▸ **WHAT IS NEEDED**
If a line in the records below contains the word "December", copy it out.

Start of GIVEN RECORDS

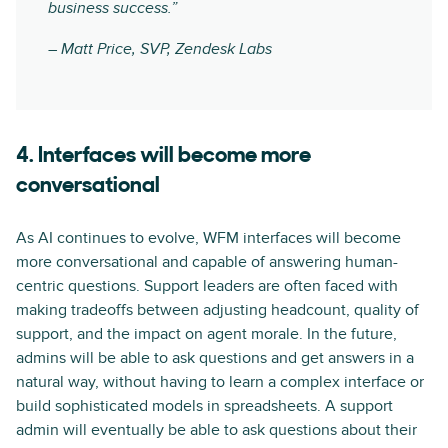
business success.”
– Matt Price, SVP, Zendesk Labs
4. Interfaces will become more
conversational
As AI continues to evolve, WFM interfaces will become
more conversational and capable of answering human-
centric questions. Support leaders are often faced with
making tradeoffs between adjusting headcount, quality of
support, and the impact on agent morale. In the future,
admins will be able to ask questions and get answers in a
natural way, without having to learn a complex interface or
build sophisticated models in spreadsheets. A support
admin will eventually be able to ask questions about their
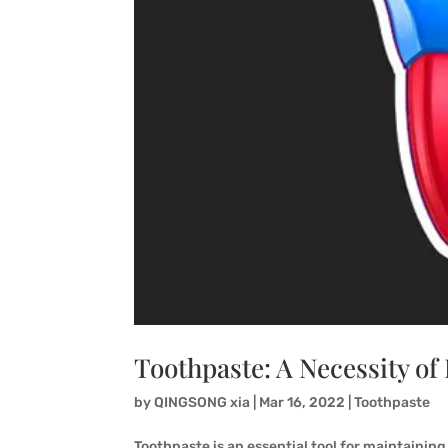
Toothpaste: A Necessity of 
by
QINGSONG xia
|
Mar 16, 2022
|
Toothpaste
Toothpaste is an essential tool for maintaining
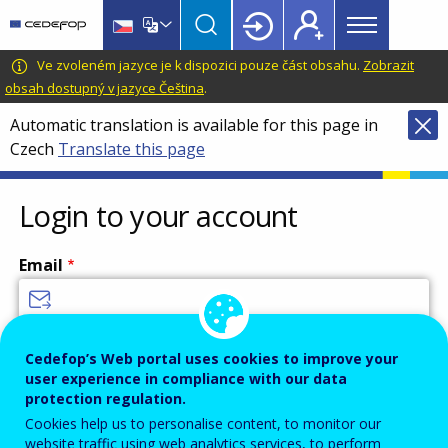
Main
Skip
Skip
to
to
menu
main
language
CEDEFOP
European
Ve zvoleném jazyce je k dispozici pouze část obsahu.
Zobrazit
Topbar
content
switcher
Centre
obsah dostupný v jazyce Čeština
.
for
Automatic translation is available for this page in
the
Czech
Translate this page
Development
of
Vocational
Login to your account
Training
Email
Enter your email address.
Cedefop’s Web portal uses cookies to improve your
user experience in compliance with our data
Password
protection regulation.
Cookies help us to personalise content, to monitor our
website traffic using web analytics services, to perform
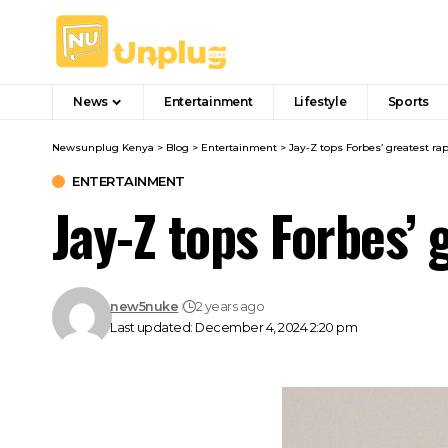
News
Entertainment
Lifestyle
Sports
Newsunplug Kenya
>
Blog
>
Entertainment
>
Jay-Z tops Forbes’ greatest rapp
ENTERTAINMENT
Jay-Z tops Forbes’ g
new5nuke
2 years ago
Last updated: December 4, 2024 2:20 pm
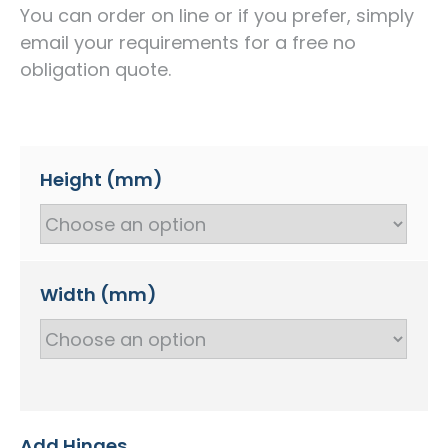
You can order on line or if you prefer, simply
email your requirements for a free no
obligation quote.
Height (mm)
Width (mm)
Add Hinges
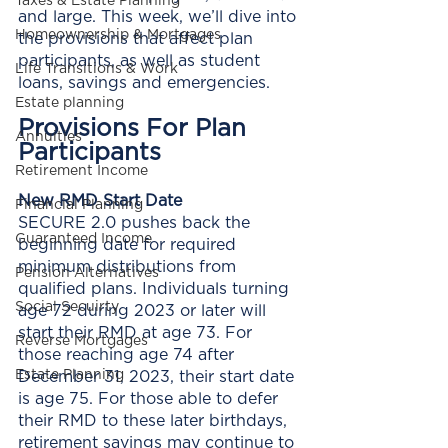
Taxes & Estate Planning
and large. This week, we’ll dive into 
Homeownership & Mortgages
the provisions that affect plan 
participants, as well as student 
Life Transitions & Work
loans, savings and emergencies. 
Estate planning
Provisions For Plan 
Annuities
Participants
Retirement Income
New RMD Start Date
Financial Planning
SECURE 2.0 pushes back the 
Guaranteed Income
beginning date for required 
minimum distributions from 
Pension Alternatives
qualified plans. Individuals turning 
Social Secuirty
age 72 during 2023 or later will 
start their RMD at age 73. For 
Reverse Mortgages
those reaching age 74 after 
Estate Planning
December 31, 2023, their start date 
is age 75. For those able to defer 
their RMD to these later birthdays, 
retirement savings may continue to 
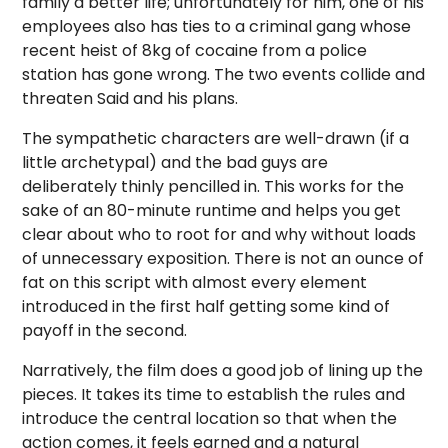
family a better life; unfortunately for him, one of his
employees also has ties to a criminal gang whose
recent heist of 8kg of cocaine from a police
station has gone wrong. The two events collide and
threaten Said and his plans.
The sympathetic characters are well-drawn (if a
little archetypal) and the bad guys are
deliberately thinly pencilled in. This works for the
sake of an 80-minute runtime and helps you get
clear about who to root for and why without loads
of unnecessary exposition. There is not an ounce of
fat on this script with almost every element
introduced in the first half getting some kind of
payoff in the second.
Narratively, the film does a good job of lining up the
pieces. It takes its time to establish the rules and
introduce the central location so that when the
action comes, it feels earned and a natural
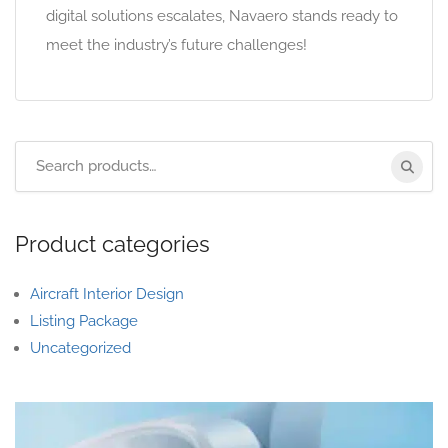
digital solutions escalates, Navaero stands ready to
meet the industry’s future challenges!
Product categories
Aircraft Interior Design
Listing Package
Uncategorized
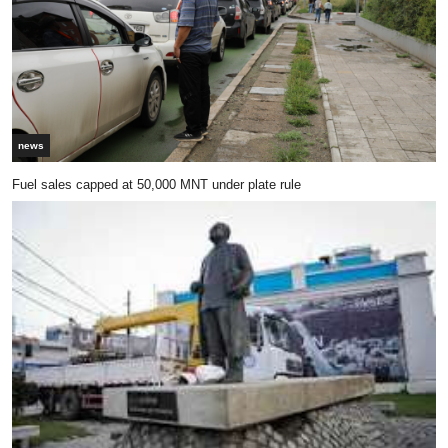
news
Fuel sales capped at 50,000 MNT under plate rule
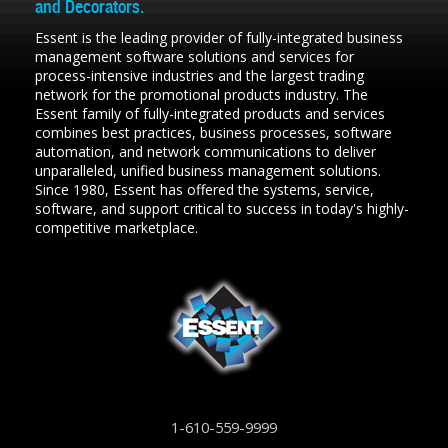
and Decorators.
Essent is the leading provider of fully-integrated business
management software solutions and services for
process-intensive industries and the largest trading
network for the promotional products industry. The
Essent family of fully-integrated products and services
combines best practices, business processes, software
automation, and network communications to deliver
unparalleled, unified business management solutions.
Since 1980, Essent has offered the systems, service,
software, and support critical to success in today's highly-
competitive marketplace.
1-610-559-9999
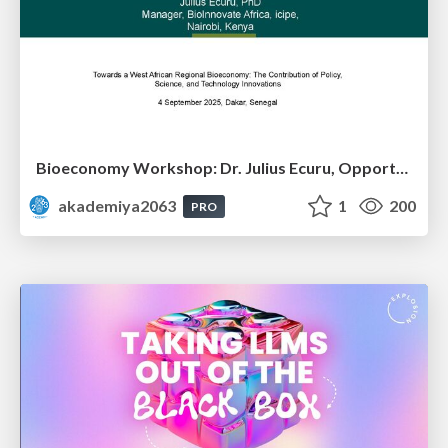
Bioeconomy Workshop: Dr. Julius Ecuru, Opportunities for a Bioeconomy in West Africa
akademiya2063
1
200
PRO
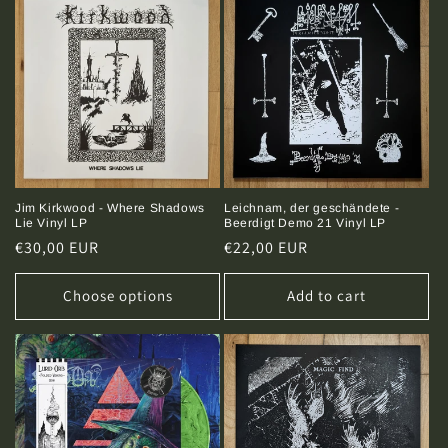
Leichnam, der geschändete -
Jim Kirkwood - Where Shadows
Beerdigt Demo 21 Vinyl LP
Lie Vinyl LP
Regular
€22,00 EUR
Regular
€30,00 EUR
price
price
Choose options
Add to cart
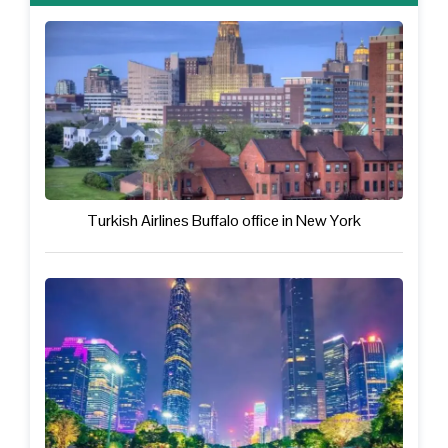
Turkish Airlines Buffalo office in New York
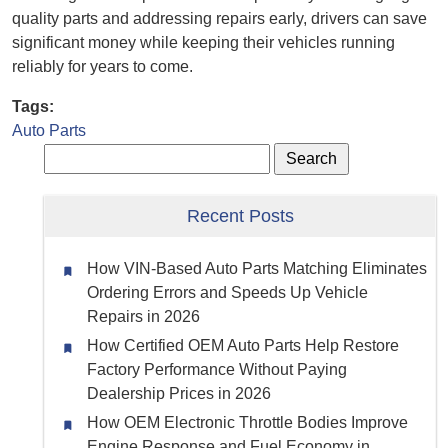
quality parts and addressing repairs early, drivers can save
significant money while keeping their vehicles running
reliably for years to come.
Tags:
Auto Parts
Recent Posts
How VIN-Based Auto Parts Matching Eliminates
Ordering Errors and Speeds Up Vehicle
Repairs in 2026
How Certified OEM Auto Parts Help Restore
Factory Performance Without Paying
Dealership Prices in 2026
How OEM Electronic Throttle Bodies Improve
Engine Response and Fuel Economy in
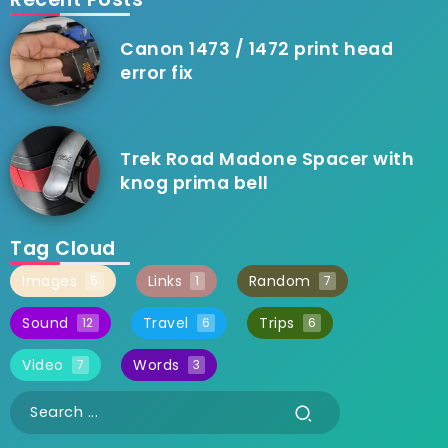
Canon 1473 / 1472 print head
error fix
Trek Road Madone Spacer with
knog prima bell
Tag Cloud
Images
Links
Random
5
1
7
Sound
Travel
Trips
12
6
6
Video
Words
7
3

End of GIVEN RECORDS
Start of GIVEN RECORDS

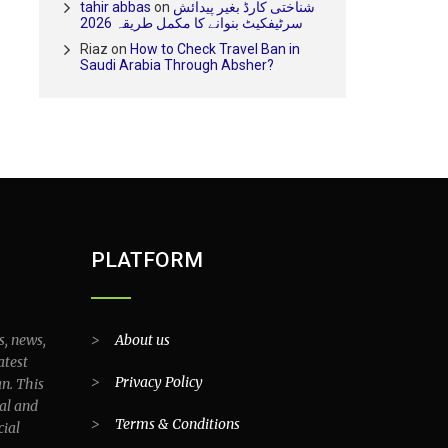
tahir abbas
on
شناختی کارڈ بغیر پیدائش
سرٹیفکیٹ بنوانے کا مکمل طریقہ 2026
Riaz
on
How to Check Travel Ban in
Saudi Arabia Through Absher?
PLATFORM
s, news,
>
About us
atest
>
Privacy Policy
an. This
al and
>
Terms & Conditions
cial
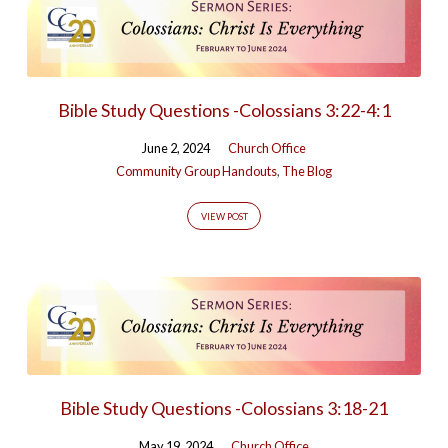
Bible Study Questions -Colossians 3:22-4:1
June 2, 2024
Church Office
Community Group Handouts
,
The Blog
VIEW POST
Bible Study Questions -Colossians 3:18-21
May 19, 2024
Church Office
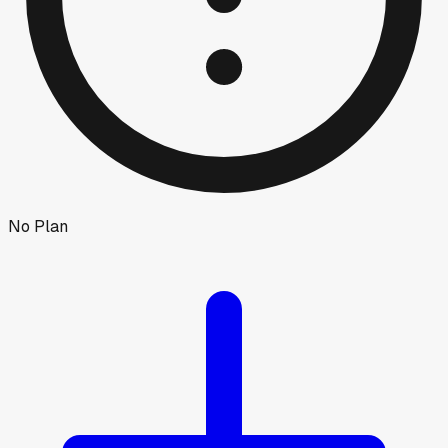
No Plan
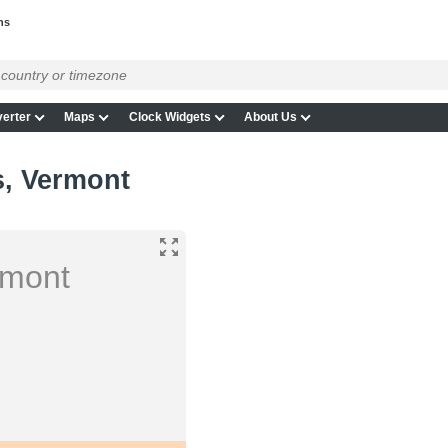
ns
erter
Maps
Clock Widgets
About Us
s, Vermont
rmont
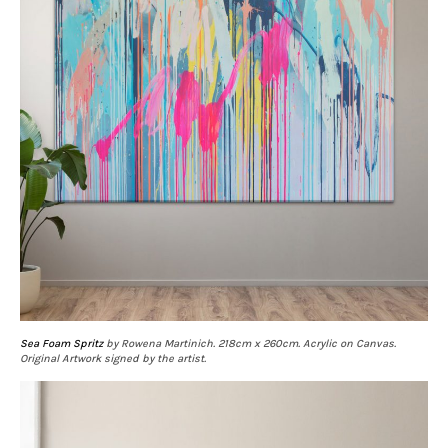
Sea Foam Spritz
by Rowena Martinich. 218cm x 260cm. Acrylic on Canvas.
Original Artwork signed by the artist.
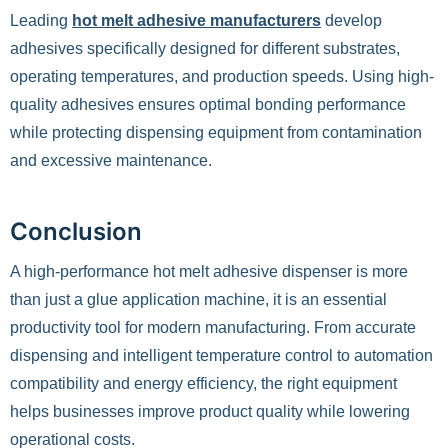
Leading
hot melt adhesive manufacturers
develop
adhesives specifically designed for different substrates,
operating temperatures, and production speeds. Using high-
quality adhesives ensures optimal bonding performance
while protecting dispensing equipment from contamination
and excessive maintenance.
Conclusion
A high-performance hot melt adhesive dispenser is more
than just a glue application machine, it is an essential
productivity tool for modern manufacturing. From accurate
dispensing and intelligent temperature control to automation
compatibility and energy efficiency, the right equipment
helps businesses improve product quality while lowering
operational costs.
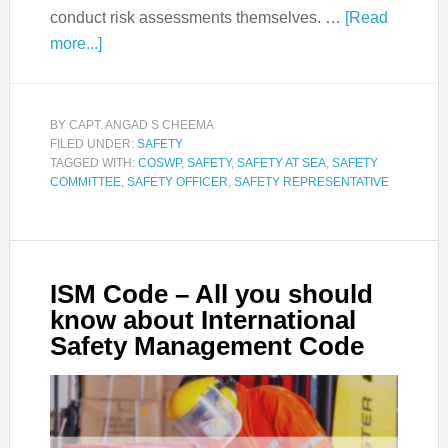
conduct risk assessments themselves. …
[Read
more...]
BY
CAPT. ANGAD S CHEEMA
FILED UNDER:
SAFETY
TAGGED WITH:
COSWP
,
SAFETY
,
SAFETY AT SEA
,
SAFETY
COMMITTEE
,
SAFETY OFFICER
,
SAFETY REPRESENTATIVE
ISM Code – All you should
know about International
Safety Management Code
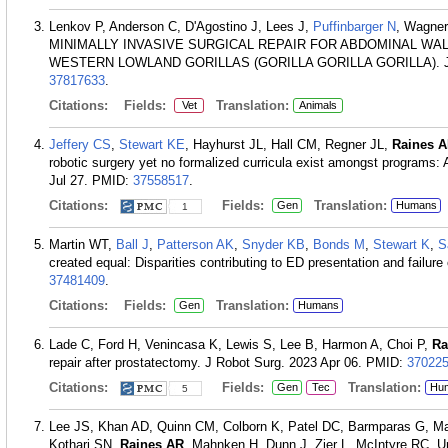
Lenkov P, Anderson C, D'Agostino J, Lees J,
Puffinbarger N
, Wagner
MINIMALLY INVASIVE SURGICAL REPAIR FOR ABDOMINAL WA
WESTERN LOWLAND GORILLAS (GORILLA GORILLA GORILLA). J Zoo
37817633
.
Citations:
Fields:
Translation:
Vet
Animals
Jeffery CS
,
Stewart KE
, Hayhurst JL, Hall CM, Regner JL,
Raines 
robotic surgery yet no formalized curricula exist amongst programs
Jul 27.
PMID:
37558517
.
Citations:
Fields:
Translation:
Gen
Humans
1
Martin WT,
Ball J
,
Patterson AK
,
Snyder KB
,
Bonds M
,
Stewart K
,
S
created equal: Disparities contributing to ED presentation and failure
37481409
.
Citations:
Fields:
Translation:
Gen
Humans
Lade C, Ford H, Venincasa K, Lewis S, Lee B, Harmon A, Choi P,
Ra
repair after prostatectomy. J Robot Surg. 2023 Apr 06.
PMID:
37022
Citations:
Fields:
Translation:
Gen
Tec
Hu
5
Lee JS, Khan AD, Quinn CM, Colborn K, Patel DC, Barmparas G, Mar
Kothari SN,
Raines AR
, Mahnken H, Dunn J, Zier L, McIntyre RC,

End of GIVEN RECORDS
Start of GIVEN RECORDS

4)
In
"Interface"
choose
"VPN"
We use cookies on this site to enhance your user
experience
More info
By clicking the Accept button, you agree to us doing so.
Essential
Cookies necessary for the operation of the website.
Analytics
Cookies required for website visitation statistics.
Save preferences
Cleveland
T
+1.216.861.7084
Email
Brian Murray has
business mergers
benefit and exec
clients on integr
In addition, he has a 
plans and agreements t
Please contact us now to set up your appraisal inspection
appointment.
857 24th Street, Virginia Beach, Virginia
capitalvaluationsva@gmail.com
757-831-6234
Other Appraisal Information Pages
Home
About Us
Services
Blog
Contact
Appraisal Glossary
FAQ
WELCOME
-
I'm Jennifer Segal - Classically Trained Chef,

End of GIVEN RECORDS

▸ **SOLVED EXERCISE**
Last updated: December 4, 2024 2:20 pm
December 31, 2023, their start date 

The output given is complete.